Setting up the Environment
#!/usr/bin/python
from PIL import Image
import requests
from lxml import html
import urllib
import sys
from InstagramAPI import InstagramAPI
The first thing needed to use LXML or Instagram is to download and install all of the required modules. Using pipenv, a new virtual environment was created and with in it I installed Pillow, lxml, and InstagramAPI. With out these modules installed Python will error out when trying to execute the code. There are a couple other modules that need to be imported into the script to make it run properly. Requests and urllib are part of the Python core utilities and available to be imported with out needing to be installed first. Once all the required modules are imported they are ready to be used in the project.
Diving into the Code
apod = requests.get('http://apod.nasa.gov')
et = html.fromstring(apod.text)
image = et.xpath('/html/body/center[1]/p[2]/a')

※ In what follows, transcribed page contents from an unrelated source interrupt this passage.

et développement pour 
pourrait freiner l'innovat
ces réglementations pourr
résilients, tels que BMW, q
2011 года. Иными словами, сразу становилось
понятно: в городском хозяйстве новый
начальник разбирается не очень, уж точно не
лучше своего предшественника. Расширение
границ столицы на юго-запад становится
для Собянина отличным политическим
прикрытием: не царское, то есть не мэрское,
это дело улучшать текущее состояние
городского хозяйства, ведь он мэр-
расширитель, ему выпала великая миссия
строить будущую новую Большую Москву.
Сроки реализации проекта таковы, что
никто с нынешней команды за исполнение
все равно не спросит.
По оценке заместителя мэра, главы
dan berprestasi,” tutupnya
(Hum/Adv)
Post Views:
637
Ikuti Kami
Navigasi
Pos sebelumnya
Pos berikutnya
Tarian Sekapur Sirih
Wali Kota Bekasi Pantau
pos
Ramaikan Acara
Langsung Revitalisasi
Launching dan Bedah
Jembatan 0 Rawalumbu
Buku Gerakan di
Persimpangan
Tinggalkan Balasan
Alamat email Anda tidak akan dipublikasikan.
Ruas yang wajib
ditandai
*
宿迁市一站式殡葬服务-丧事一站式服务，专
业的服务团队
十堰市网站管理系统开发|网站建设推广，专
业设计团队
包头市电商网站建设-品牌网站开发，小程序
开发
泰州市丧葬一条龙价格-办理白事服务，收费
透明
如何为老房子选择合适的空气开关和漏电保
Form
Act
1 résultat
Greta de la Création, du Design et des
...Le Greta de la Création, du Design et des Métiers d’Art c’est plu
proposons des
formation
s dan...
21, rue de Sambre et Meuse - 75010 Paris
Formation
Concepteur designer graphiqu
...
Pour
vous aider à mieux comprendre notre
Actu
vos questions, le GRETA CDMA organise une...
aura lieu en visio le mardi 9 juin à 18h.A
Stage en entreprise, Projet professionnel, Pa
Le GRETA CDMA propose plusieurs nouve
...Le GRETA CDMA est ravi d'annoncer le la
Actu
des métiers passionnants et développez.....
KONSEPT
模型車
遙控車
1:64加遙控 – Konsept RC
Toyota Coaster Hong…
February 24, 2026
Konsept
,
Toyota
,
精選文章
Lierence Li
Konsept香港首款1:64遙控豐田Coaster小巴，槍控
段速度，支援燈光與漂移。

imagePath = image.pop().attrib['href']
apodPath = "http://apod.nasa.gov/"+imagePath
print(apodPath)
urllib.request.urlretrieve(apodPath,'./apod.jpg')
Knowing that we will want to grab the high-res version of the image, we want to extract the value of that href attribute. Obviously this is not a URL, but instead it is a relative path on the server to access the file we need. You can see in the code above that I am opening a HTTP request to download the webpage. Then I take the text of the site and use it to create an HTML object, that I will then be able to inspect. The third line is where I use LXML to extract the specific tag I am looking for. You can right click the element that you want in the inspector and click Copy -> XPath to grab the path to that tag. When I do that on the <a> with the path to the high-res image, it returns:
/html/body/center[1]/p[2]/a
From there I inspect the href attribute and save that to a variable called imagePath. Finally, I append the path to the URL for the site to create the the complete URL for the image file we want to download.
Once we have created the full path we can use the requests library to download that file and save it locally as apod.jpg. Next we will need to manipulate the image so that Instagram accepts it.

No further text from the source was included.